Tiré d'un roman de l'écrivaine de polars britannique P.D. James, "Les Fils de l'Homme" s'inscrit dans la lignée de ces films d'anticipation ayant comme cadre une Angleterre totalitaire inspirée du "1984" de Georges Orwell : "Fahrenheit 451", "Orange mécanique", "Brazil", "The Island", "V comme Vendetta". Là, comme chez Terry Gillian, le futur proche est dépeint comme un mélange de technologies déjà en gestation (publicité animée sur les bus, projection holographique sur le pare-brise) et de recyclage d'engins anachroniques (rickshaws, Avantime et CX break customisés), tout en s'appuyant sur des images imprimées dans l'inconscient collectif, comme ces carcasses de boeufs brûlant dans la campagne ou ces manifestations d'islamistes armés de kalachnikovs aux fronts ceints d'un bandeau vert.
Car le futur qui nous est promis n'est qu'une extrapolation pessimiste de ce que nous connnaissons : épidémie, pollution, terrorisme, camps de rétention. Comme dans "Soleil Vert", on y propose un programme de suicide assisté baptisé Quietus. Des clips dans les bus nous montrent la destruction des principales cités du monde, et l'Angleterre est visiblement devenue un des derniers lieux préservés vers lequel convergent des réfugiés venant de toutes parts, et ceux-ci sont traqués et parqués comme des animaux.
"Animals", voilà d'ailleurs une des clés de l'adaptation de Cuarón : l'usine aux quatre cheminées de la pochette du disque des Pink Floyd abrite le cousin de Theo qui parmi les oeuvres qu'il tente de récupérer de la destruction (Guernica, David de Michel-Ange) a sauvé l'immense cochon gonflable de Roger Waters, en même temps qu'on entend "Pigs". Et la boucle est bouclée quand on sait que ce titre avait été choisi en référence à "La Ferme des Animaux", du même Orwell. Cette évocation de la musique des années 70 est aussi portée par le personnage de Jasper, vieux hippie formidablement joué par un Michael Caine méconnaissable, et qui écoute Radiohead, les Stones ou King Crimson.
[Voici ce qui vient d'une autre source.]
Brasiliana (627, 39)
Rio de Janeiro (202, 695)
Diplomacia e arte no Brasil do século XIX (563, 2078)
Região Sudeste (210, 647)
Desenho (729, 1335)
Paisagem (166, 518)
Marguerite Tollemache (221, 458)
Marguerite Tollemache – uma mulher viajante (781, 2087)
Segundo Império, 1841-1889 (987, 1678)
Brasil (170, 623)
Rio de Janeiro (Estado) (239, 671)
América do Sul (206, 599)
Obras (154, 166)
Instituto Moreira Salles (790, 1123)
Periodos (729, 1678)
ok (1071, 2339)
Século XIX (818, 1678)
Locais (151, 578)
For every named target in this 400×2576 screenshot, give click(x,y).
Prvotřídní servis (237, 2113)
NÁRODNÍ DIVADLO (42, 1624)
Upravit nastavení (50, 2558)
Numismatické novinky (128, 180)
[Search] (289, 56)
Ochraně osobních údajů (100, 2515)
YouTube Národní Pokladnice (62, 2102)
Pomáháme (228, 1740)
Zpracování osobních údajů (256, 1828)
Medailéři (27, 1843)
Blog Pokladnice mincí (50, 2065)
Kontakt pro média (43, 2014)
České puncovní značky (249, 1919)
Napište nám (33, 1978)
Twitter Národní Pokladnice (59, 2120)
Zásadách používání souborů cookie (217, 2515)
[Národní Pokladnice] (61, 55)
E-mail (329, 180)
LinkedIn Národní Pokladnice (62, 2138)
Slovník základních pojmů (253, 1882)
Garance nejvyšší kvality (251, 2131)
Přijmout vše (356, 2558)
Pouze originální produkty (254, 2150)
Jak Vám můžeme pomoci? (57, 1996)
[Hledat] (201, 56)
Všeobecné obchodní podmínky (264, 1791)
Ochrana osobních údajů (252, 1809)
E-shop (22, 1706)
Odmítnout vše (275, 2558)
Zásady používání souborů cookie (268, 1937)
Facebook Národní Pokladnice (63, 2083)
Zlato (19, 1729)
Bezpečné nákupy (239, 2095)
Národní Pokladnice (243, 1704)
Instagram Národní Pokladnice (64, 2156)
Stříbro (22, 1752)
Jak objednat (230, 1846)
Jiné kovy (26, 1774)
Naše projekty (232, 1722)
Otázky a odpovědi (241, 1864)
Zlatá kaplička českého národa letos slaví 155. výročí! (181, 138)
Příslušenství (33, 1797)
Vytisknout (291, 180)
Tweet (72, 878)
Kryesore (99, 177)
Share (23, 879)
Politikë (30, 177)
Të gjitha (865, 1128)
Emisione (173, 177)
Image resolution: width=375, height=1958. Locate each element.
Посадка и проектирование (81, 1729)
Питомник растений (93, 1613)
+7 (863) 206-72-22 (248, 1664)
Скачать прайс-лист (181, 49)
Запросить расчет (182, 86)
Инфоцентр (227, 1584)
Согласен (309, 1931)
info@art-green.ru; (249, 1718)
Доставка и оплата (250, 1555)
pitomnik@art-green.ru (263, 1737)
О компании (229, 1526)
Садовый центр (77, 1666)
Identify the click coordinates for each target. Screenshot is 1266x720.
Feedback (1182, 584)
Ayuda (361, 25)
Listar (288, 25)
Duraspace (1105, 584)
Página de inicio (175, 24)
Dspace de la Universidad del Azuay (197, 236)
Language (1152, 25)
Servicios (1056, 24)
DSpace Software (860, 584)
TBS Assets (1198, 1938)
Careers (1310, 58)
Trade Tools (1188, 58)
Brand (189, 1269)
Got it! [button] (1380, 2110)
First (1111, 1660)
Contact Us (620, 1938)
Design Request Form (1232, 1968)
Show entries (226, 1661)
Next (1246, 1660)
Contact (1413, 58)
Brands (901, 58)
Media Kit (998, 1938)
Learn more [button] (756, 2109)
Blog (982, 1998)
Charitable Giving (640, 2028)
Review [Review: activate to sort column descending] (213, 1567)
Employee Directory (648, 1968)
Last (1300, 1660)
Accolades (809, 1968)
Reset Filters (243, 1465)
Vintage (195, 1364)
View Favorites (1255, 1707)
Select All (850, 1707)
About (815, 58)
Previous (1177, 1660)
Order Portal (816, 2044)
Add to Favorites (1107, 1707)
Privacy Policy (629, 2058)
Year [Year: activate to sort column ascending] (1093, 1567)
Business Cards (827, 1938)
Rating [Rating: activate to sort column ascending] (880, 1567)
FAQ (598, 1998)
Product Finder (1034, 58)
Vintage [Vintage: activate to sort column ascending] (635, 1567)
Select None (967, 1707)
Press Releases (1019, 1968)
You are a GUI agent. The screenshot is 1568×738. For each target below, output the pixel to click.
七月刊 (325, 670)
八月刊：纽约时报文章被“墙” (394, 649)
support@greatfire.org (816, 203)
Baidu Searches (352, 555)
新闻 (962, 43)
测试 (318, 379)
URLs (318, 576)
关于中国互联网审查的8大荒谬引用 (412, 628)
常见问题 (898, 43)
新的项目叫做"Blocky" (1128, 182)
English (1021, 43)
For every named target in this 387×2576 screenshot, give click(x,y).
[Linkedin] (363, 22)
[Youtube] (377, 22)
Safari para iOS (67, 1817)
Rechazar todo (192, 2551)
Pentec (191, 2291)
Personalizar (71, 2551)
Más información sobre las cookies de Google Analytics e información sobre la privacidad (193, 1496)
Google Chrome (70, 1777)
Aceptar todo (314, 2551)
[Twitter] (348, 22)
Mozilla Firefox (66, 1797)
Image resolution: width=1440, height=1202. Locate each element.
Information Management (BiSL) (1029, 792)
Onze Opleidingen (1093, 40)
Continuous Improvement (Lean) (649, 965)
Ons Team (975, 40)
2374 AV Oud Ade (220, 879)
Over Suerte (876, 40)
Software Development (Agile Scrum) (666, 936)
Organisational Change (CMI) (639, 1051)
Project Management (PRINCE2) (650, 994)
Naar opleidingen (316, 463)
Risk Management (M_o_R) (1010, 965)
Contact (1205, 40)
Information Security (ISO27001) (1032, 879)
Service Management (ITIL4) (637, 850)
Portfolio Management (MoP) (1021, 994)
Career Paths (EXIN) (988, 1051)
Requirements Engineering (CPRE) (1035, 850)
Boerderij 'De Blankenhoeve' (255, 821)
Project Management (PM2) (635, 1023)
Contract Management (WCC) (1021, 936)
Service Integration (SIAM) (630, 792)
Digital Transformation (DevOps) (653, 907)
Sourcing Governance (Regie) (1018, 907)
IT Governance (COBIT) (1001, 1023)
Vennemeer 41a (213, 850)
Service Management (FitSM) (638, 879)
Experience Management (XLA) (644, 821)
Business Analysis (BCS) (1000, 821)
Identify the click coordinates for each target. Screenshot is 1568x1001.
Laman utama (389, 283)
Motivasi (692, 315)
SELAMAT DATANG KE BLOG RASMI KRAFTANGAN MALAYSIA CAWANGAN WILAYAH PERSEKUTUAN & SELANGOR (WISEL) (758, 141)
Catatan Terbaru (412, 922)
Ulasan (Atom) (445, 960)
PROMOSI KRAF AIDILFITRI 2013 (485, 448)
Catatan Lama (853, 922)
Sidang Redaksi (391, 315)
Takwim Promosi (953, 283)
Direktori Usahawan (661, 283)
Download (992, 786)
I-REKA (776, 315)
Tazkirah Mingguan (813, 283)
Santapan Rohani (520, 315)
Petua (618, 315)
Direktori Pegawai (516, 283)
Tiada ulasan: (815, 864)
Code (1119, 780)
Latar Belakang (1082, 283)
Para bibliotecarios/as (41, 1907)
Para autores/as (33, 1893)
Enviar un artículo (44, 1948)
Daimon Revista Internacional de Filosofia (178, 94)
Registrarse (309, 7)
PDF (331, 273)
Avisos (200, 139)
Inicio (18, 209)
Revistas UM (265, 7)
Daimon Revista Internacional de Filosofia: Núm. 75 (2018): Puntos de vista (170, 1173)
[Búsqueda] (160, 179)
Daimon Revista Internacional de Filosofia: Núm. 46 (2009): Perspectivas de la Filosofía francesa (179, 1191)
On l'a compris : l'univers créé par le metteur en scène mexicain est très réussi, ce qui est déjà fondamental pour un film d'anticipation. Mais sa qualité repose aussi sur la virtuosité de la réalisation ; les nombreuses scènes d'action, comme la poursuite dans la forêt ou l'assaut de l'immeuble des insurgés par l'armée sont tournés en plans-séquences, technique que maîtrise parfaitement Cuarón comme il l'avait démontré dans "Paris, je t'aime" où les six minutes de la dispute de Ludivine Sagnier et de Nick Nolte étaient tournées en un seul plan. Ce réalisme quasi-documentaire concourt à la tension qui sous-tend toute la seconde partie du film. Mais cette virtuosité ne tourne pas à vide ; elle est au service de la narration, et par un jeu de contraste, la scène où insurgés et troupes d'élite baissent les armes pour laisser passer l'enfant est superbe.
Outre Michael Caine, la distribution est à la hauteur : Clive Owen, retrouvant la fougue de sa jeunesse en acceptant d'endosser cette paternité symbolique et miraculeuse, Julianne More, parfaite comme toujours, la jeune Claire-Hope Ashitey déjà vue dans "Shooting Dogs" et Peter Mulan en kapo du camp d'internement cauteleux et brutal. Cuarón a indéniablement une empreinte personnelle. Son Harry Potter marquait parfaitement l'entrée du héros dans une période plus noire, à la limite du fantastique. Là, il choisit salutairement une immigrée clandestine pour porter l'avenir de l'humanité : parabole bienvenue en cette période de grand repli sur soi de notre vieux continent.